Abaaoud n'est alors plus un complice de délinquance d'Abdeslam mais une cible prioritaire des services antiterroristes européens. Pour Abdeslam, il reste "un chouette gars", qu'il connaissait depuis "plus de dix ans" avec qui il "traînait tout le temps", "un bon ami", rapporte la source proche du dossier. Il affirme l'avoir un peu perdu de vue, dit rejeter ses actes mais ajoute: "En dehors du djihad, c'est quelqu'un de bien".
Outre Verviers, Abaaoud est alors sous le coup d'une condamnation à vingt ans de prison pour avoir enlevé début 2014 son petit frère de 13 ans et l'avoir emmené en Syrie.

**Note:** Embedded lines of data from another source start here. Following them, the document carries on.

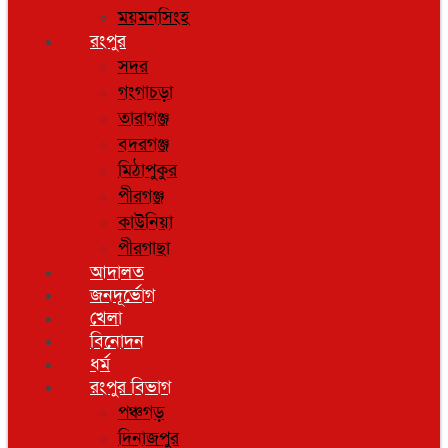
ময়মনসিংহ
রংপুর
সদর
গংগাচড়া
তারাগঞ্জ
বদরগঞ্জ
মিঠাপুকুর
পীরগঞ্জ
কাউনিয়া
পীরগাছা
আদালত
জনদূর্ভোগ
খেলা
বিনোদন
ধর্ম
রংপুর বিভাগ
পঞ্চগড়
দিনাজপুর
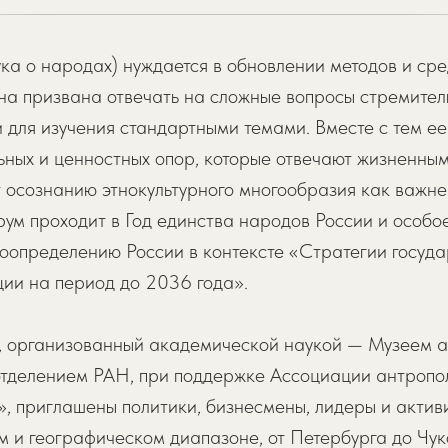
а о народах) нуждается в обновлении методов и сре
на призвана отвечать на сложные вопросы стремите
 для изучения стандартными темами. Вместе с тем ее
ьных и ценностных опор, которые отвечают жизненны
ют осознанию этнокультурного многообразия как важн
рум проходит в Год единства народов России и особо
моопределению России в контексте «Стратегии госуд
ии на период до 2036 года».
 организованный академической наукой — Музеем а
тделением РАН, при поддержке Ассоциации антропол
, приглашены политики, бизнесмены, лидеры и актив
 и географическом диапазоне, от Петербурга до Чук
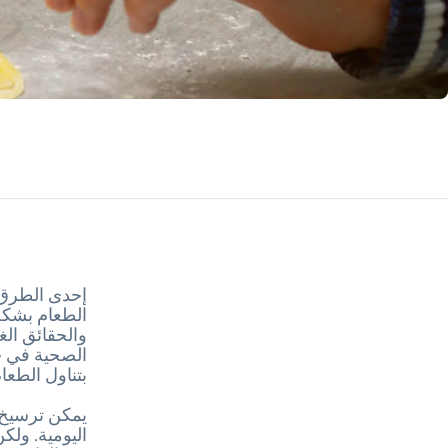
إحدى الطرق ا
الطعام بشكلٍ
والحقائق الغ
الصحية في حي
بتناول الطعام
يمكن ترسيخ 
اليومية. ولك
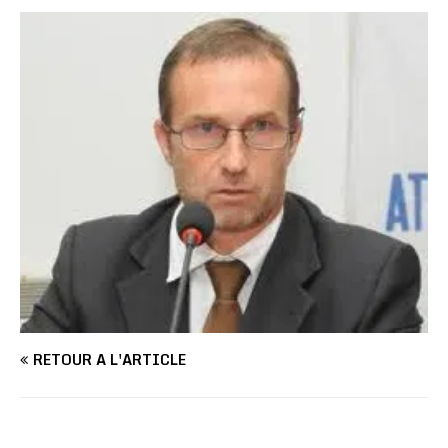
RETOUR À L'ARTICLE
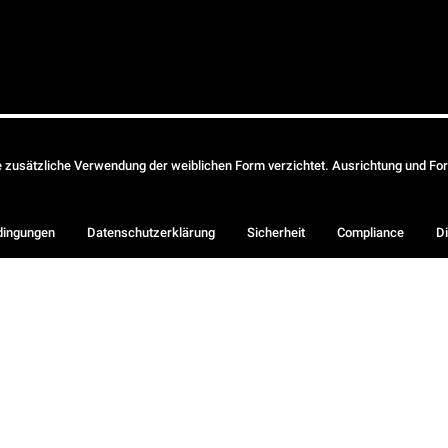
ie zusätzliche Verwendung der weiblichen Form verzichtet. Ausrichtung und Form
dingungen
Datenschutzerklärung
Sicherheit
Compliance
Di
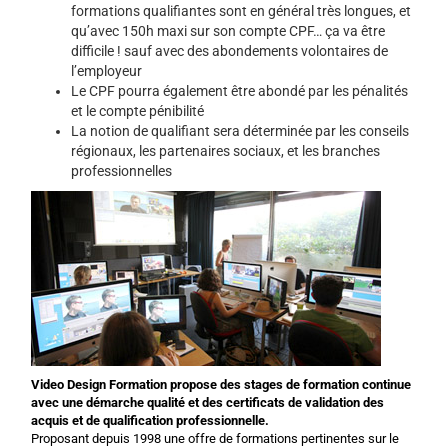
formations qualifiantes sont en général très longues, et
qu’avec 150h maxi sur son compte CPF… ça va être
difficile ! sauf avec des abondements volontaires de
l’employeur
Le CPF pourra également être abondé par les pénalités
et le compte pénibilité
La notion de qualifiant sera déterminée par les conseils
régionaux, les partenaires sociaux, et les branches
professionnelles
Video Design Formation propose des stages de formation continue
avec une démarche qualité et des certificats de validation des
acquis et de qualification professionnelle.
Proposant depuis 1998 une offre de formations pertinentes sur le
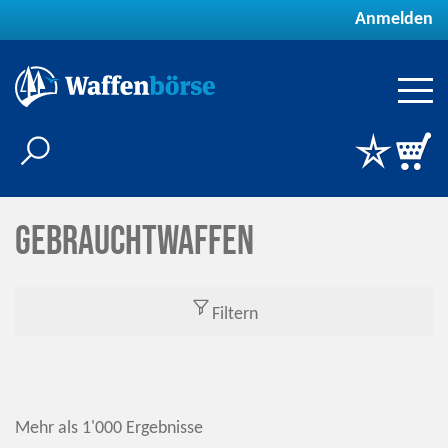
Anmelden
Gebrauchtwaffen
Filtern
Mehr als 1'000 Ergebnisse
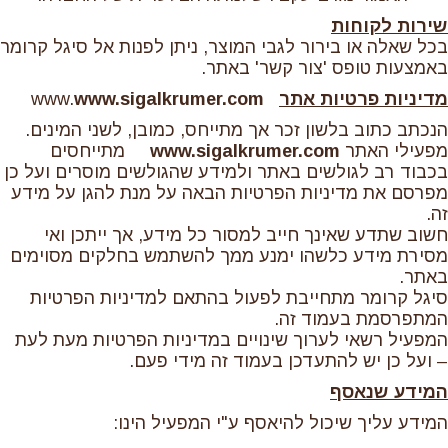
שירות לקוחות
בכל שאלה או בירור לגבי המוצר, ניתן לפנות אל סיגל קרומר
באמצעות טופס 'צור קשר' באתר.
מדיניות פרטיות אתר
www.
www.sigalkrumer.com
הנכתב כתוב בלשון זכר אך מתייחס, כמובן, לשני המינים.
מפעילי האתר
www.sigalkrumer.com
מתייחסים
בכבוד רב לגולשים באתר ולמידע שהגולשים מוסרים ועל כן
מפרסם את מדיניות הפרטיות הבאה על מנת להגן על מידע
זה.
חשוב שתדע שאינך חייב למסור כל מידע, אך ייתכן ואי
מסירת מידע כלשהו ימנע ממך להשתמש בחלקים מסוימים
באתר.
סיגל קרומר מתחייבת לפעול בהתאם למדיניות הפרטיות
המתפרסמת בעמוד זה.
המפעיל רשאי לערוך שינויים במדיניות הפרטיות מעת לעת
– ועל כן יש להתעדכן בעמוד זה מידי פעם.
המידע שנאסף
המידע עליך שיכול להיאסף ע"י המפעיל הינו:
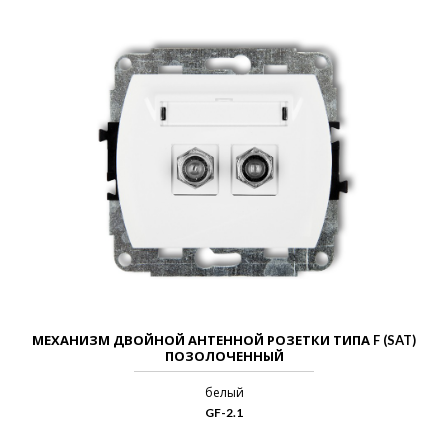
МЕХАНИЗМ ДВОЙНОЙ АНТЕННОЙ РОЗЕТКИ ТИПА F (SAT)
ПОЗОЛОЧЕННЫЙ
белый
GF-2.1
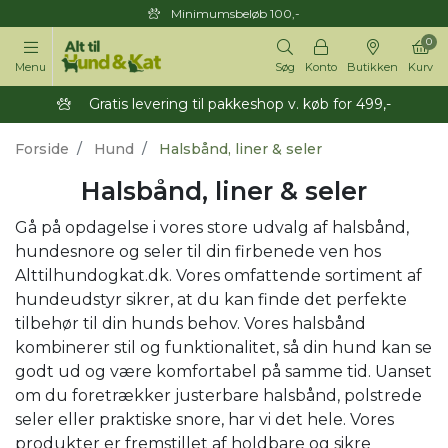
Minimumsbeløb 100,-
0
Menu
Søg
Konto
Butikken
Kurv
Gratis levering til pakkeshop v. køb for 499,-
Forside
Hund
Halsbånd, liner & seler
Halsbånd, liner & seler
Gå på opdagelse i vores store udvalg af halsbånd,
hundesnore og seler til din firbenede ven hos
Alttilhundogkat.dk. Vores omfattende sortiment af
hundeudstyr sikrer, at du kan finde det perfekte
tilbehør til din hunds behov. Vores halsbånd
kombinerer stil og funktionalitet, så din hund kan se
godt ud og være komfortabel på samme tid. Uanset
om du foretrækker justerbare halsbånd, polstrede
seler eller praktiske snore, har vi det hele. Vores
produkter er fremstillet af holdbare og sikre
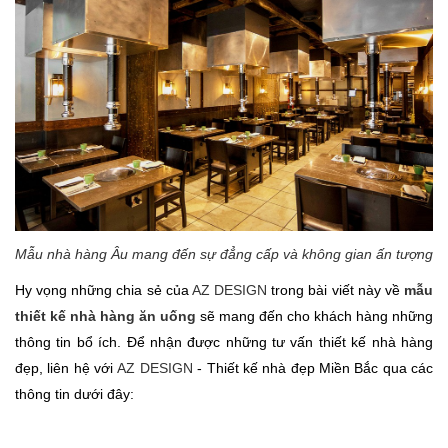
Mẫu nhà hàng Âu mang đến sự đẳng cấp và không gian ấn tượng
Hy vọng những chia sẻ của
AZ DESIGN
trong bài viết này về
mẫu
thiết kế nhà hàng ăn uống
sẽ mang đến cho khách hàng những
thông tin bổ ích. Để nhận được những tư vấn thiết kế nhà hàng
đẹp, liên hệ với
AZ DESIGN
- Thiết kế nhà đẹp Miền Bắc qua các
thông tin dưới đây:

Il apparaît dans les enquêtes sur plusieurs actions ou projets terroristes de ces derniers mois.
Et Abaaoud est le "premier rôle" d'une vidéo de propagande djihadiste de mars 2014 où il devise, visage réjoui et parole satisfaite, au volant d'un 4x4 traînant des cadavres de soldats syriens et jouant avec des têtes décapitées.
Lors de son audition, Salah Abdeslam ne peut ignorer que son ami est devenu un personnage important de l'organisation de l'Etat islamique (Daech), apparaissant comme un des cadres du sous-groupe al-Battar.
Mais Salah Abdeslam présente un profil déroutant, décrit par des proches comme un musulman "pas trop pratiquant", qui "sortait en boîte", "buvait de l'alcool et ne faisait pas sa prière" ou alors pas régulièrement. Certes, il évoque dans son entourage ses velléités de départ en Syrie, notamment fin 2014, mais parle aussi d'un mariage, selon une source proche de l'enquête.
Il fréquente les casinos: en juin 2014 à Breda (Pays-Bas), où il se rend avec trois hommes, dont son frère Brahim, un des kamikazes du 13 novembre; mi-2015 à Bruxelles, en compagnie d'Ahmed Dahmani, le délinquant bruxellois radicalisé arrêté en Turquie quelques jours après les attentats.
En juillet, Abdeslam est contrôlé par les douanes dans le Haut-Rhin en possession d'un peu de cannabis, drogue que plusieurs membres de la mouvance radicale de Molenbeek semblent consommer régulièrement.
Mais la biographie récente d'Abdeslam comporte des aspects moins anodins. Ses voyages en Europe sont incessants: en Grèce avec Dahmani début août, puis en Autriche ou encore en Hongrie où transite le flot des migrants venus de Syrie. Il est aussi celui qui a loué des voitures et plusieurs logements pour le commando. Il utilise de nombreux portables.
Trois jours avant les attentats, il mange à Bruxelles avec une connaissance et pleure sans donner d'explication, selon une source proche de l'enquête. Le lendemain, il appelle un interlocuteur en Belgique avec un numéro allemand. Ce même jour, il est repéré sur une autoroute française avec Mohamed Abrini, un autre fugitif. Il revient en Belgique.
Le soir du 13, il convoie sans doute les kamikazes du Stade de France, est géolocalisé à Paris, abandonne une ceinture explosive au sud de Paris, appelle à la rescousse deux amis bruxellois, échappe à trois barrages policiers sur la route du retour vers la Belgique, envoie un ultime SMS à un mystérieux destinataire. Et disparaît. Depuis, traqué par les polices d'Europe, Salah Abdeslam semble s'être évanoui.